How often is HR involved when a company plans to acquire another organization?
How often is HR asked to provide insights when a company is about to be sold?
More often than not, the answer is seldom, or even more to the point, too late.
Based on my experience of both scenarios, I think HR should play a more vital role in these types of transactions, because as a department it is uniquely able to provide value-adding services that no other department can.
Three Unique Services HR Can Provide When A Company Is Being Sold
Labor law: HR knows the company’s staff. It has access to employee data such as age and tenure and can relate these to legal requirements such as notice periods and severance payments. It also knows about the legal requirements and timelines for any major reduction in force (RIF), so just by providing those to the executives, HR allows for a much higher level of transparency on costs and timelines.

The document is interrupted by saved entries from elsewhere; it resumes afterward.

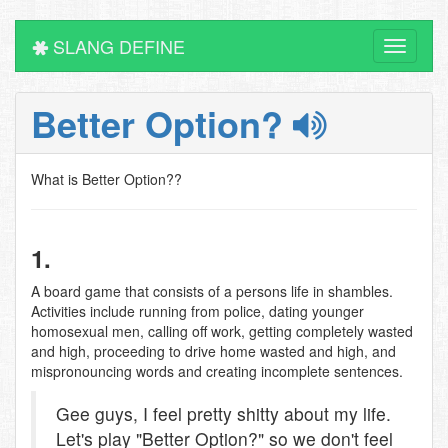
SLANG DEFINE
Toggle
navigati
Better Option?
What is Better Option??
1.
A board game that consists of a persons life in shambles.
Activities include running from police, dating younger
homosexual men, calling off work, getting completely wasted
and high, proceeding to drive home wasted and high, and
mispronouncing words and creating incomplete sentences.
Gee guys, I feel pretty shitty about my life.
Let's play "Better Option?" so we don't feel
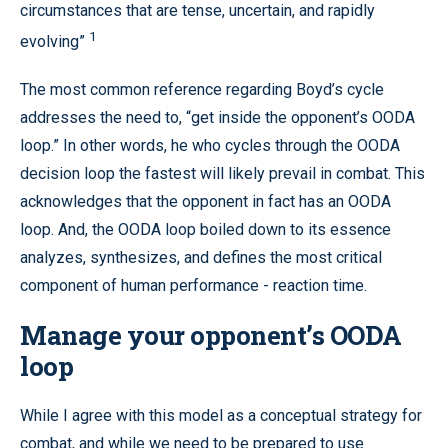
circumstances that are tense, uncertain, and rapidly
1
evolving”
The most common reference regarding Boyd’s cycle
addresses the need to, “get inside the opponent’s OODA
loop.” In other words, he who cycles through the OODA
decision loop the fastest will likely prevail in combat. This
acknowledges that the opponent in fact has an OODA
loop. And, the OODA loop boiled down to its essence
analyzes, synthesizes, and defines the most critical
component of human performance - reaction time.
Manage your opponent’s OODA
loop
While I agree with this model as a conceptual strategy for
combat, and while we need to be prepared to use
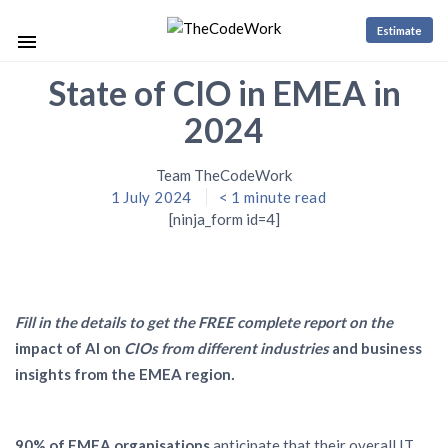
Estimate
State of CIO in EMEA in
2024
Team TheCodeWork
1 July 2024
< 1
minute read
[ninja_form id=4]
Fill in the details to get the FREE complete report on the
impact of AI on
CIOs from different industries
and business
insights from the EMEA region
.
90% of EMEA organisations
anticipate that their overall IT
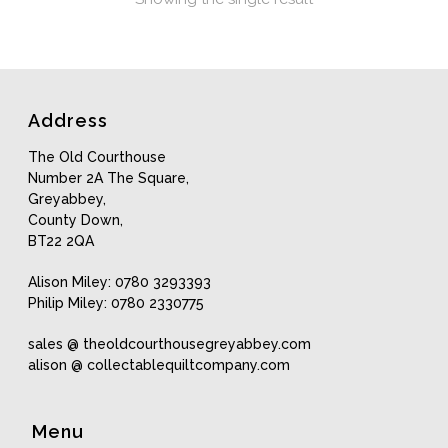
Address
The Old Courthouse
Number 2A The Square,
Greyabbey,
County Down,
BT22 2QA
Alison Miley: 0780 3293393
Philip Miley: 0780 2330775
sales @ theoldcourthousegreyabbey.com
alison @ collectablequiltcompany.com
Menu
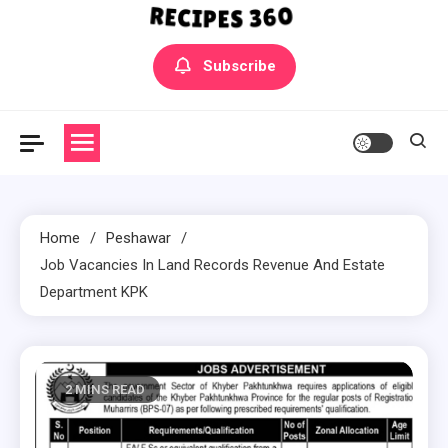
Yummly Bowls Recipes
Get the latest Recipes
Subscribe
Home
Peshawar
Job Vacancies In Land Records Revenue And Estate
Department KPK
2 MINS READ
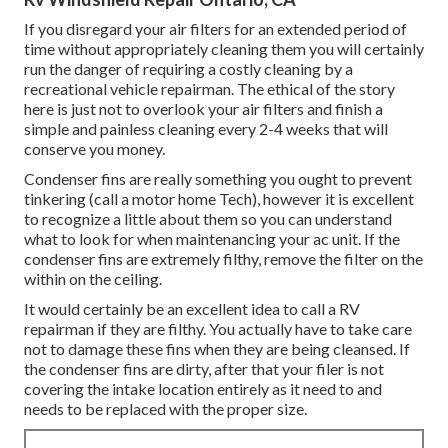
If you disregard your air filters for an extended period of
time without appropriately cleaning them you will certainly
run the danger of requiring a costly cleaning by a
recreational vehicle repairman. The ethical of the story
here is just not to overlook your air filters and finish a
simple and painless cleaning every 2-4 weeks that will
conserve you money.
Condenser fins are really something you ought to prevent
tinkering (
call a motor home Tech
), however it is excellent
to recognize a little about them so you can understand
what to look for when maintenancing your ac unit. If the
condenser fins are extremely filthy, remove the filter on the
within on the ceiling.
It would certainly be an excellent idea to call a RV
repairman if they are filthy. You actually have to take care
not to damage these fins when they are being cleansed. If
the condenser fins are dirty, after that your filer is not
covering the intake location entirely as it need to and
needs to be replaced with the proper size.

Cultural insight: HR knows about the overall culture of the company and also how different departments might differ culturally. Some of these cultures may foster change; others abhor it. By providing those insights, HR can help find the right approach for any integration and transition.

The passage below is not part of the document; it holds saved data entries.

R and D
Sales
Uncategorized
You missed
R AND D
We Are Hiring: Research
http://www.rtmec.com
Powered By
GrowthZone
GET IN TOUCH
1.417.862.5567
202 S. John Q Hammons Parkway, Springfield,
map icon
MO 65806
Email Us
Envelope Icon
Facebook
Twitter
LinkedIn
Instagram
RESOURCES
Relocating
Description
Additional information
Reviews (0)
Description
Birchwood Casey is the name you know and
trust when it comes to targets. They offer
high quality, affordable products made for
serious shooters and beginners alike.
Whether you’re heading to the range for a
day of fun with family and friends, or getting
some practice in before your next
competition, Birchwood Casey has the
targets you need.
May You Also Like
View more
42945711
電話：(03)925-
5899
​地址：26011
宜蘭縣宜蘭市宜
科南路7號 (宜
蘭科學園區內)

Trust: HR is and should be the go-to place for any employee — and this includes managers — who wants to know what is going on, what might happen to their job or the best deal they can get. HR should be the trusted mediator, providing all sides with counsel and guidance, but also full transparency, not sugar-coating anything for anyone.
Three Unique Services HR Can Provide When A Company Is Acquiring Another
Assessment of legal liabilities: Revenue, number of customers and technical abilities are important topics in any due diligence, as is the number of employees in any given department and role. HR has a trained eye to assess beyond sheer numbers. Average age, tenure, established work councils — all these details make any form of restructuring more time consuming and definitely more expensive. Providing a clear assessment on any form of restructuring will help make any due diligence more realistic.
Cultural assessment: HR is able to apply tools of assessment to any given organization. Knowing how much the acquired company’s culture and its values match or differ from your own will provide a good indication of how difficult it will be to merge those cultures and where those fault lines are.
Coaching and mentoring of management: HR is the only department within an organization that can provide coaching and mentoring that is based on training, skill and — maybe most importantly — the experience of working together with management. This enables HR to provide very specific coaching and mentoring, tailor-made to the individual manager, their character, their needs and maybe even their anxieties. HR can also provide coaching for the new management to help them to better understand their new reports, and provide them with a cultural map that includes all the pitfalls, swamps and rocky cliffs.
I strongly believe that HR can provide massive support to any successful merger or acquisition and these three unique selling points of each scenario are only exemplary among many others.
For HR to provide these services to managers, employees and companies alike, there are some requirements.
HR should already be a valued business partner at the beginning of an acquisition. The department must build even greater trust with management and employees throughout the merger process. HR professionals are people too, and some of them might be the first to be let go when a company is being bought. Leaders should make sure this information is known by HR, so they can make a professional decision about how to help with the merger process.